[ACTION ITEM]
Copy, without a single change, each line from the one that holds "and so much" to the bottom of the entries below, and drop any pictures.

[Transcribed page contents]
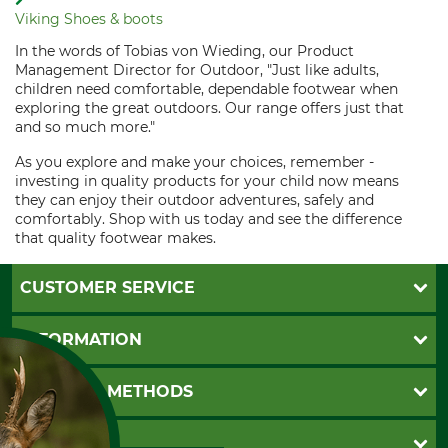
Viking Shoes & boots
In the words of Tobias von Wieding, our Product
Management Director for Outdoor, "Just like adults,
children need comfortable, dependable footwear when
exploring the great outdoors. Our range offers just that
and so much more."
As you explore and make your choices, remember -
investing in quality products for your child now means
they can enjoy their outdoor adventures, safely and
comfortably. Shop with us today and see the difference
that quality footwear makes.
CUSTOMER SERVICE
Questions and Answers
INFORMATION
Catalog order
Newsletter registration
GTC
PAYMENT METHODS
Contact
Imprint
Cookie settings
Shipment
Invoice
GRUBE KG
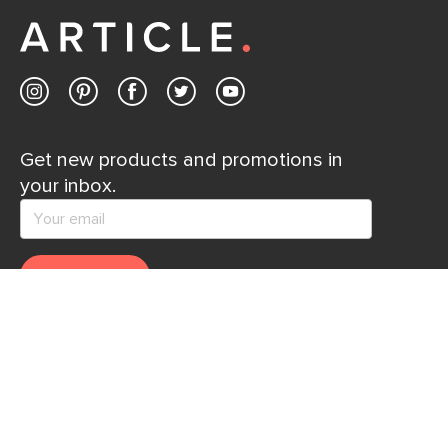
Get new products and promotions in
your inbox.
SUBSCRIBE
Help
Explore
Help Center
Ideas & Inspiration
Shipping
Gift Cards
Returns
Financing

[ANSWER AREA]
and so much more."
As you explore and make your choices, remember -
investing in quality products for your child now means
they can enjoy their outdoor adventures, safely and
comfortably. Shop with us today and see the difference
that quality footwear makes.
CUSTOMER SERVICE
Questions and Answers
INFORMATION
Catalog order
Newsletter registration
GTC
PAYMENT METHODS
Contact
Imprint
Cookie settings
Shipment
Invoice
GRUBE KG
Get new products and promotions in
your inbox.
SUBSCRIBE
Help
Explore
Help Center
Ideas & Inspiration
Shipping
Gift Cards
Returns
Financing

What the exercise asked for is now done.